Publishers' Previews: Special advertising supplement in The Horn Book Magazine
This interview originally appeared in the May/June 2018 Horn Book Magazine as part of the Publishers’ Previews: Diverse Voices, an advertising supplement that allows participating publishers a chance to each highlight a book from its current list. They choose the books; we ask the questions.

Sponsored byLittle, Brown

Jerome, twelve, has been killed by the police, but his spirit literally haunts those he left behind in Ghost Boys.

1. Have you ever seen a ghost?

No, but I feel my grandmother’s spiritual presence every day.

2. Did you have any hesitancy in making Emmett Till a character in your novel?

None. I grew up seeing images of Emmett Till and knowing that his death served as a catalyst for the civil rights movement. I’m especially proud that, based on eighty-two-year-old Carolyn Bryant’s 2017 confession that she lied about Emmett assaulting her, I was able to write Emmett as the unconditional innocent that he was.

3. How can a book help “so it never happens again”?

Empathy. Character-driven fiction allows readers to identify with my characters — each of whom grows up to accept his or her loving responsibilities toward other human beings. Carlos becomes a surrogate big brother to Jerome’s sister; Sarah, the police officer’s daughter, commits to advancing social justice. Jerome, Carlos, and Sarah bear witness to tragedy — telling, retelling, and remembering the history of racism and its legacy of bias.

4. You found a potent metaphor in Peter Pan’s Lost Boys. Was that part of your story from the beginning?

The novel developed slowly over two years. After a year, I was revising the scene in which Jerome is enthralled with Sarah’s library. He selects Peter Pan from the shelf. I focused on J. M. Barrie’s first line: “All children, except one, grow up.” Only later did I realize the irony that Peter — coming from a white privileged background — decides to be irresponsible, abandon his family, and not grow up.

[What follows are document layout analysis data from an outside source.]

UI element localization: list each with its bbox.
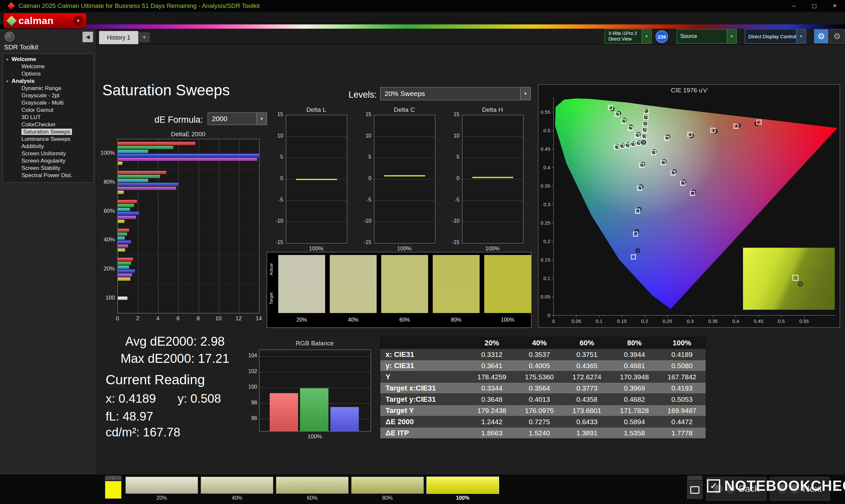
patch-button-80[interactable]: 80%: [351, 476, 424, 501]
delta-c-title: Delta C: [374, 106, 435, 113]
sidebar-item-options[interactable]: Options: [3, 70, 93, 77]
patch-label: 80%: [351, 495, 424, 501]
cie-x-tick: 0.35: [708, 318, 718, 324]
levels-dropdown[interactable]: 20% Sweeps ▼: [380, 87, 531, 100]
sidebar-item-luminance-sweeps[interactable]: Luminance Sweeps: [3, 136, 93, 143]
sidebar-collapse-button[interactable]: ◀: [83, 32, 93, 42]
max-de2000: Max dE2000: 17.21: [109, 352, 241, 366]
sidebar-item-grayscale-2pt[interactable]: Grayscale - 2pt: [3, 92, 93, 99]
table-cell: 0.5080: [658, 360, 706, 372]
patch-swatch: [276, 476, 349, 494]
table-cell: 170.3948: [611, 372, 658, 383]
y-category-label: 80%: [96, 179, 115, 185]
delta-l-xlabel: 100%: [286, 246, 347, 252]
measured-point: [617, 111, 620, 115]
calman-menu-button[interactable]: calman ▼: [3, 13, 87, 29]
current-patch-button[interactable]: [105, 481, 122, 499]
actual-swatch-20: [278, 255, 325, 284]
chevron-down-icon[interactable]: ▼: [727, 29, 736, 43]
gridline: [286, 137, 347, 137]
sidebar-item-grayscale-multi[interactable]: Grayscale - Multi: [3, 99, 93, 107]
sidebar-item-screen-angularity[interactable]: Screen Angularity: [3, 157, 93, 165]
sidebar-item-spectral-power-dist[interactable]: Spectral Power Dist.: [3, 172, 93, 179]
tree-group-analysis[interactable]: ▾Analysis: [3, 77, 93, 85]
window-icon: [690, 486, 700, 494]
cie-y-tick: 0.25: [541, 220, 550, 226]
display-control-dropdown[interactable]: Direct Display Control ▼: [745, 29, 806, 43]
sidebar-item-color-gamut[interactable]: Color Gamut: [3, 107, 93, 114]
cie-y-tick: 0.4: [543, 165, 550, 170]
close-button[interactable]: ✕: [825, 0, 845, 12]
panel-grip[interactable]: [687, 475, 702, 480]
settings-gear-button[interactable]: ⚙: [814, 29, 828, 43]
y-tick-label: 5: [442, 154, 459, 160]
meter-count-badge: 236: [655, 30, 668, 43]
sidebar-item-dynamic-range[interactable]: Dynamic Range: [3, 85, 93, 92]
deltae-bar: [118, 212, 139, 215]
y-tick-label: 96: [244, 415, 257, 421]
cie-x-tick: 0.05: [571, 318, 581, 324]
table-cell: 0.4358: [563, 394, 611, 405]
table-cell: 0.3944: [611, 349, 658, 360]
source-dropdown[interactable]: Source ▼: [677, 29, 737, 43]
add-tab-button[interactable]: +: [139, 32, 150, 42]
sidebar-item-saturation-sweeps[interactable]: Saturation Sweeps: [3, 128, 93, 136]
table-cell: 171.7828: [611, 405, 658, 416]
table-row: ΔE 20001.24420.72750.64330.58940.4472: [380, 416, 706, 428]
cie-x-tick: 0.3: [687, 318, 694, 324]
patch-button-60[interactable]: 60%: [276, 476, 349, 501]
deltae-bar: [118, 236, 125, 240]
chevron-down-icon[interactable]: ▼: [73, 16, 83, 26]
de-formula-dropdown[interactable]: 2000 ▼: [208, 112, 267, 125]
maximize-button[interactable]: ▢: [804, 0, 825, 12]
pattern-window-grip[interactable]: ▴: [105, 475, 122, 480]
patch-button-100[interactable]: 100%: [426, 476, 499, 501]
minimize-button[interactable]: –: [784, 0, 804, 12]
target-swatch-80: [433, 284, 480, 313]
chevron-down-icon[interactable]: ▼: [642, 29, 651, 43]
title-bar: Calman 2025 Calman Ultimate for Business…: [0, 0, 845, 12]
target-marker-icon: [793, 275, 798, 281]
delta-h-chart: Delta H 100% 151050-5-10-15: [440, 105, 529, 252]
deltae-bar: [118, 191, 124, 194]
group-separator: [118, 197, 259, 198]
chevron-down-icon[interactable]: ▼: [520, 87, 530, 100]
table-cell: Target Y: [380, 405, 468, 416]
target-row-label: Target: [268, 284, 274, 313]
next-button[interactable]: Next: [770, 477, 830, 501]
next-label: Next: [803, 484, 822, 494]
delta-l-chart: Delta L 100% 151050-5-10-15: [264, 105, 353, 252]
sidebar-item-additivity[interactable]: Additivity: [3, 143, 93, 150]
chevron-down-icon[interactable]: ▼: [796, 29, 806, 43]
sidebar-item-colorchecker[interactable]: ColorChecker: [3, 121, 93, 128]
back-button[interactable]: Back: [706, 477, 767, 501]
patch-button-20[interactable]: 20%: [125, 476, 198, 501]
workflow-gear-button[interactable]: ⚙: [830, 29, 844, 43]
sidebar-menu-button[interactable]: [5, 32, 15, 41]
y-tick-label: 98: [244, 400, 257, 406]
y-tick-label: -5: [353, 197, 371, 203]
advance-chevron-icon[interactable]: »: [832, 482, 839, 494]
pattern-window-button[interactable]: [687, 481, 702, 499]
meter-dropdown[interactable]: X-Rite i1Pro 2 Direct View ▼: [605, 29, 652, 43]
current-y: y: 0.508: [178, 392, 221, 406]
cie-y-tick: 0.35: [541, 183, 550, 189]
deltae-bar: [118, 200, 137, 203]
sidebar-item-screen-stability[interactable]: Screen Stability: [3, 165, 93, 172]
cie-y-tick: 0.55: [541, 109, 550, 115]
patch-button-40[interactable]: 40%: [201, 476, 273, 501]
table-cell: 0.3751: [563, 349, 611, 360]
gridline: [374, 137, 435, 137]
sidebar-item-3d-lut[interactable]: 3D LUT: [3, 114, 93, 121]
sidebar-item-screen-uniformity[interactable]: Screen Uniformity: [3, 150, 93, 157]
sidebar-item-welcome[interactable]: Welcome: [3, 63, 93, 70]
rgb-bar-blue: [330, 407, 359, 431]
table-cell: 0.5053: [658, 394, 706, 405]
sidebar: ◀ SDR Toolkit ▾WelcomeWelcomeOptions▾Ana…: [0, 29, 97, 474]
tab-history-1[interactable]: History 1: [99, 31, 138, 44]
cie-zoom-inset: [743, 248, 835, 310]
rgb-bar-red: [270, 393, 298, 431]
table-cell: 1.5358: [611, 428, 658, 439]
measured-point: [644, 121, 648, 125]
tree-group-welcome[interactable]: ▾Welcome: [3, 56, 93, 63]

Jerome, on the other hand, is aware that his blackness makes him vulnerable to discrimination, and he wants to be responsible, grow up, and support his family. The cultural resonances and differences are striking.

5. What book (besides this one!) would you most want our young Jerome to read?

Virginia Hamilton’s The People Could Fly. Flying has the same spiritual affirmation of the ghost boys whose spirits rise and move through the world searching for equity and justice.